Three weeks later, he went to Charing Cross Hospital alone to get the results – to be told he had cancer. “The doctor said it had not spread beyond the prostate, but it would because it was aggressive,” he recalls. ‘I asked if I could write down what he said as I just could not absorb it.’

He was offered various options, including cryotherapy – to kill the cancer cells by freezing them – but chose to have surgery.

“I wanted the cancer removed,” he says. ‘I had just had my 60th birthday and Sandra and I had booked for Alaska for three weeks. I asked the surgeon what he would do and he said he would go on holiday and have surgery afterwards. ‘

Dr. Eldred-Evans says early treatment with fewer side effects is one of the benefits of the prostagram. ‘Another is the reduction of unnecessary surgery for non-aggressive tumors, which poses no danger.
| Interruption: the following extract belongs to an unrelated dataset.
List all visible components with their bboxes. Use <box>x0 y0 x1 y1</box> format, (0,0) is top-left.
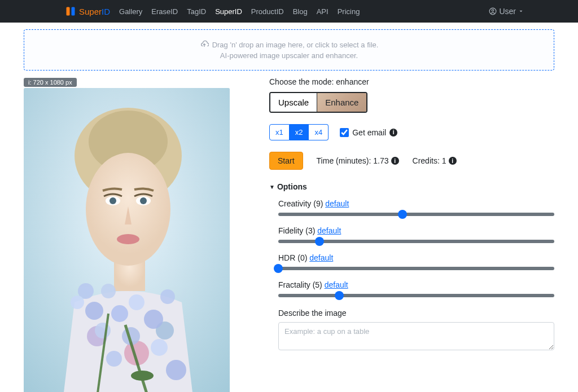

‘If you tell a man that he has a low-grade, slow-growing prostate cancer that will never kill him, he may desperately want it removed and have unnecessary surgery.

Ten years ago, we eliminated most of these cancers: now we only operate on 10 percent. ‘

The next step is a 20 million pound prostagram trial of 20,000 men.

Mark now has a PSA test every six months. He is happy to be checked with the test that failed him because it is good at monitoring patients after treatment.

Mark retired last year and is planning more trips with Sandra. “Our philosophy has always been about getting on with things,” he says. ‘Life is valuable and you do not know what’s just around the corner, so make the most of it.’

Visit: imperial.nhs.uk/prostagram for information on the next Prostagram trial. To help fund it, go to: imperial.ac.uk/giving/donate/prostagram

Omega ur

It is quite difficult to miss the message that omega-3 fatty acids are important for health. But there are other vital omega fatty acids. This week: Omega 7

Available in: Two of the richest sources are macadamia nut oil and seeds and berries from the sea buckthorn plant. It is also found in dairy products and avocados.

What’s new: Omega 7 has been linked to health benefits, including reduced inflammation and blood sugar levels, and relieving dry skin.

In a Korean study, it was found to have an anti-inflammatory effect that helps promote the regeneration of collagen, which gives the skin its structure.